楽天ポイントの「改悪」は
収益の正常化を目指す企業努力

 もう一つ投資家が注目するのが、楽天ポイントの改悪です。昨年、楽天ゴールドカードのポイント還元率が4%から2%に引き下げられたのに始まり、最近、ポイント還元率の引き下げ発表が目立ちます。今年4月からは、ポイントの付与対象が「消費税込みの金額」から「税抜きの金額」に変更されたほか、いくつかのサービスでポイントアッププログラムの比率が下げられる、ないしはプログラムから外れる例が続出しています。

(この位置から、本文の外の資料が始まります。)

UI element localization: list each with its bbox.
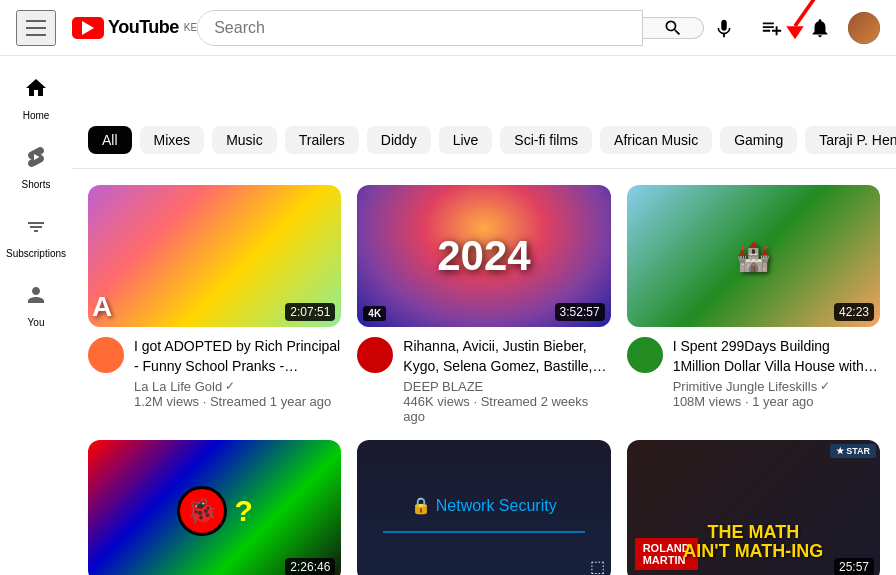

 ユーザーにとっての「改悪」は、企業としてみれば「値上げ」と同義です。しかし、投資家が注目するのは「改悪が成功するかどうか」です。

 実は以前、私は楽天ポイント改悪を擁護する記事を書いたことがあります。楽天グループの最大の強みはポイント経済圏にあります。ことの起こりは、このポイント経済圏を他社が攻撃しようとポイント還元競争を仕掛けたことでした。

 そして、ポイント還元競争を続けてもこれ以上効果が出ないと見た他社が先にポイント還元率を下げ、現在は楽天がこの動きを後追いしている状況です。つまりポイント改悪はユーザーにとっては悪ですが、企業努力としては収益の正常化を目指していることになる。そこで問題になるのは、「ポイント改悪が成功しているかどうか」です。

 その指標となるのは楽天のポイント経済圏が拡大基調にあるかどうかですが、決算発表を見る限りは今のところうまく行っている様子です。日本の月間アクティブユーザー数は3600万超で前年同期比11.2%増加していますし、2サービス以上を利用するユーザー数が74.8%とほぼ4人に3人は楽天グループのサービスに囲い込まれており、かつその数字もずっと右肩上がりで増加しています。

 つまり、楽天は世の中と比較して「うまく値上げに成功している」企業なのです。それにもかかわらず株価がさえない最大の理由は、携帯電話事業の先行きの不安でしょう。